Is Murder a Violent Offense?

To anyone with common sense, the title of this post seems to be a contender for the most absurd question that can possibly be asked. Yet, believe it or not, the U. S. Supreme Court today took up a case that asks that question, Delligatti v. United States, No. 23-825.

According to the government brief on the question of whether to take the case up, defendant Salvatore Delligatti was “an associate in the Genovese Crime Family,” who was hired to murder someone and then subcontracted the job. The plot failed when the police were alerted and arrested the subs.
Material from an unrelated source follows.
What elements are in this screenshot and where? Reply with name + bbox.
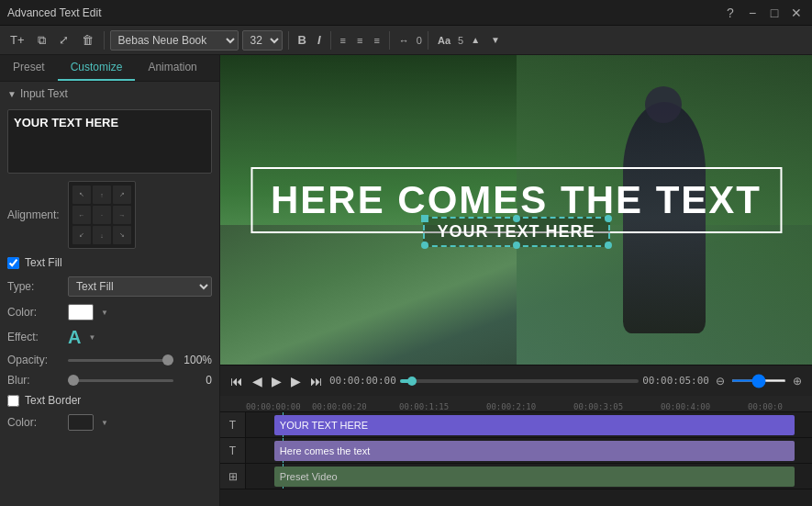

Among other crimes, Delligatti was charged with gang-related attempted murder in violation of the Violent Crimes in Aid of Racketeering Act, 18 U.S.C. § 1959, and “carrying a firearm during and in relation to any crime of violence,” 18 U.S.C. § 924(c)(1)(A).
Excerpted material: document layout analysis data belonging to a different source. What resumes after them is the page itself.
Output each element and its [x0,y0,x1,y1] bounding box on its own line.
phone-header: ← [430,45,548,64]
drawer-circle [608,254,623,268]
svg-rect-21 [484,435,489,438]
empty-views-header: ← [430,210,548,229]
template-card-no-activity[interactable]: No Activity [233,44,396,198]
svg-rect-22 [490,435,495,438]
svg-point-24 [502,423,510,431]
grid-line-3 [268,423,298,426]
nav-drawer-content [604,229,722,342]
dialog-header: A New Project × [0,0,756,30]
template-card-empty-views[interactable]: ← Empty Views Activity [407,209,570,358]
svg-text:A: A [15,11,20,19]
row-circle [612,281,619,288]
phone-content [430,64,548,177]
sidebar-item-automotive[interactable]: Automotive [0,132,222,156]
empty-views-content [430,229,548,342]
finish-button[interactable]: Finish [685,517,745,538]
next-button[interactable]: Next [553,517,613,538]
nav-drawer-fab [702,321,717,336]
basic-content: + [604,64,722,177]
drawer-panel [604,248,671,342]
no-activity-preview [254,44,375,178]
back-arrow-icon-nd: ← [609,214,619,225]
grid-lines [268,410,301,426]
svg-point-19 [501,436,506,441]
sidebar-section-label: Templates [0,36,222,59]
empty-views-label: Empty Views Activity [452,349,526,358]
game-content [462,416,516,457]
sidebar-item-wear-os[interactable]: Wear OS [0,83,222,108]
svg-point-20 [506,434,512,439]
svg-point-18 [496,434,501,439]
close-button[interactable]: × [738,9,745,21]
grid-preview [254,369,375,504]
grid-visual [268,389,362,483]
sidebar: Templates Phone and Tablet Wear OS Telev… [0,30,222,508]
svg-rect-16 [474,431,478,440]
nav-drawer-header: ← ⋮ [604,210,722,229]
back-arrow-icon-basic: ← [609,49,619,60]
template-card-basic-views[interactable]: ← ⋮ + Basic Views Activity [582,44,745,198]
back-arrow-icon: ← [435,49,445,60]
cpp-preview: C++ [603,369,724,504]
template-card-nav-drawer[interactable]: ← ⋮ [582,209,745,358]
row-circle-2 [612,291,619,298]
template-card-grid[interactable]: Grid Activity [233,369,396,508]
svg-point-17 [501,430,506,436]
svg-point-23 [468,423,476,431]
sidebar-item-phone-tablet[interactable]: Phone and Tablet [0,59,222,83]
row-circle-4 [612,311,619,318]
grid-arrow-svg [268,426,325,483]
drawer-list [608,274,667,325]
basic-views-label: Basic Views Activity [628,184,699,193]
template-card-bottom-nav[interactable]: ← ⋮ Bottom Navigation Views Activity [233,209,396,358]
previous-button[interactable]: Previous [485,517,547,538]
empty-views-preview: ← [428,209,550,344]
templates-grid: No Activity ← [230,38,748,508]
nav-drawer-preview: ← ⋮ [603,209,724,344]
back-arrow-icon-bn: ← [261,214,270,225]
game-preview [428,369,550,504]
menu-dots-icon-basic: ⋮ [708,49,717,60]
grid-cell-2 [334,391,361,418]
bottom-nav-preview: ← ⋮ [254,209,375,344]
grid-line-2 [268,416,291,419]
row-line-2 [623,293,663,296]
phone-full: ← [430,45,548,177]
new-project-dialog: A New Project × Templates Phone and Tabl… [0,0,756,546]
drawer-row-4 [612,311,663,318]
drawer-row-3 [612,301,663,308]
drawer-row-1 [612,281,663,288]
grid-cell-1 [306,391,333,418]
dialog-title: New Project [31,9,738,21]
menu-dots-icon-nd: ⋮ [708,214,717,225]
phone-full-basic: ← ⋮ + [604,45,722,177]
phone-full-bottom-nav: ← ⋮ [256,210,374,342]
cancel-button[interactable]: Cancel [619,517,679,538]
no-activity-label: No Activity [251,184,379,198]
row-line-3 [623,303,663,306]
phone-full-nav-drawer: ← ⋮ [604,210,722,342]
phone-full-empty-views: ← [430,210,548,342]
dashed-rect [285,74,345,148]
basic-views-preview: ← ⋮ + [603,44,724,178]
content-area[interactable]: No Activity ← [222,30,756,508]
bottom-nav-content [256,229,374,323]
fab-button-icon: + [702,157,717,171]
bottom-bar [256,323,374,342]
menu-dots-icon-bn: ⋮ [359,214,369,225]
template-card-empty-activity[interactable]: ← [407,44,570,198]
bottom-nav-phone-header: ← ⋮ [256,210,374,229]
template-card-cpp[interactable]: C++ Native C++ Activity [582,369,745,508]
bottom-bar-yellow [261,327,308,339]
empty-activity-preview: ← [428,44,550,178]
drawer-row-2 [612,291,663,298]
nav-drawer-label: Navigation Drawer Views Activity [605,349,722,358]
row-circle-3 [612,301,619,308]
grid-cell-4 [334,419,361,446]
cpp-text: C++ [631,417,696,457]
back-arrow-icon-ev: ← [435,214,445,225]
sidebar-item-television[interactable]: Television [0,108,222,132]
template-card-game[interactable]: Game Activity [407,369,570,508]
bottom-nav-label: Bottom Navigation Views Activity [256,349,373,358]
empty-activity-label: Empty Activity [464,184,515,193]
Delligatti was convicted on all counts and sentenced to 25 years in prison, of which 5 years were for the § 924 gun charge. He argued in the trial court and on appeal that murder as defined in New York is not a “crime of violence” within the definition of § 924(c) because that definition requires physical force, and it is possible to commit murder in New York by failure to act when one has a duty to act, which does not involve physical force.

Note that Delligatti is not claiming that the crime he actually committed did not involve an attempt to use physical force and indeed deadly force. It’s just that the crime as defined in statute could possibly be committed without it, his argument goes.

Here is the question presented as phrased in the government’s brief.

Whether attempted murder, in violation of the Violent Crimes in Aid of Racketeering statute, 18 U.S.C. 1959(a)(5), qualifies as a crime of violence under 18 U.S.C. 924(c)(3).*

As the difference between murder and attempted murder is not material to the case, the case really does present the question of whether murder is a violent crime.

Here is the question as phrased in the defendant’s petition, phrased generally to avoid the word “murder”:

Whether a crime that requires proof of bodily injury or death, but can be committed by failing to take action, has as an element the use, attempted use, or threatened use of physical force.

But as phrased it still includes murder, which is what this case is about.

The root cause of this insanity is the “categorical approach” that just looks at the definitions of crimes in their broadest possible terms, rather than what the defendant actually did. There have been many calls to abandon that approach. See this post. In this case, the government is not asking for that step, making it very unlikely the Court will do it.

Congress should fix the problem, as noted in the previous post. But it is not likely to this year, for the umpteenth year. At some point, the Supreme Court needs to stop waiting and fix this intolerable situation. It may not be in this case, but it needs to happen.

* Why the Solicitor General does not use section symbols for statutes like everyone else does is an unsolved mystery.